How fast is molasses in January? According to this great unplanned examination of the question, thirty-five miles an hour.
Near Commercial Street between Copp's Hill and North End Park there stood a vast tank, 58 feet tall and 90 feet in diameter. This tank was filled with molasses. January 15, 1919 was a warm day in Boston, the temperature having risen from the twenties to about 41 degrees. The tank burst. The ensuing flood took the lives of horses, dogs, cats, and 21 human beings.
It is said that it took about two weeks for more than 300 workers to clean up the molasses. The harbor was still brown with the stuff the next summer. The hearings at law were finally completed after six years, proving once again that laborers work faster than lawyers, of whom there were so many that the courthouse wouldn't hold them. The United States Industrial Alcohol Company which owned the molasses claimed the flood was the result of sabotage. They were held liable and had to pay out claims in excess of six hundred thousand dollars, which would amount to many millions in today's inflated dollars. The company went out of business.
Some say that on a warm day, one can still smell molasses in the area. Of course, there are some who still say the Earth is flat.
(I posted a companion piece about the Beer Flood back in October.)
Sources:
1. John Mason, “Eric Postpischil's Molasses Disaster Pages, Yankee Magazine Article,” Eric Postpischil's Domain, 14 June 2009, <http://edp.org/molyank.htm> accessed 14 January 2013.
2. Wikipedia, including image
10 comments:
Never knew molasses was so powerful!
Does it move that quickly to kill people and animals? Really?

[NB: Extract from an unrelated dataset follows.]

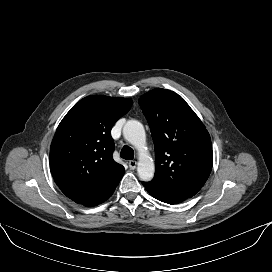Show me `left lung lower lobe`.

I thought molasses was thick and slow. Unless the victims were slower than molasses....
Apparently they were.
That was one sticky situation.
Shelly, lots of pressure from a 50 ft. elevation!
Lin, the victims were slower than molasses; but in this case the molasses was a wall of goo moving at 35 mph!

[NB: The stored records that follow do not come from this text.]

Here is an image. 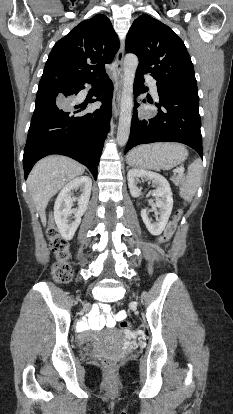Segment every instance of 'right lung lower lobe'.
<instances>
[{
	"label": "right lung lower lobe",
	"instance_id": "98d812e1",
	"mask_svg": "<svg viewBox=\"0 0 233 414\" xmlns=\"http://www.w3.org/2000/svg\"><path fill=\"white\" fill-rule=\"evenodd\" d=\"M101 80L94 94L102 105L94 110H86L88 102L77 104L73 96L84 89V84H94ZM113 85L109 77L76 82L69 88H40L36 96V106L24 148L23 167L25 179L33 165L50 154L69 156L84 164L97 177V166L103 143L110 128L112 114Z\"/></svg>",
	"mask_w": 233,
	"mask_h": 414
}]
</instances>
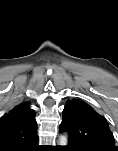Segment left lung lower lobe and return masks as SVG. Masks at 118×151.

Chuck, unbelievably sticky.
Chuck is so funny. I am so glad when you post these history lessons. This is one I have never heard about and it is very interesting.
Thanks and I hope you guys have good weather....it's cold here again!
Jackie, Chuck is a great guy, and a man of many parts.
I think our weather is about the same as yours. Tomorrow will be an improvement. We hope.
However, a few of Chuck's parts are missing in action. Don't worry about, he doesn't.
Chuck, yes, the way of all flesh. Not to worry.
Except for the deaths, that is pretty funny. I'd never heard it before.
Shark, I had read about this back when I was researching the Beer Flood story.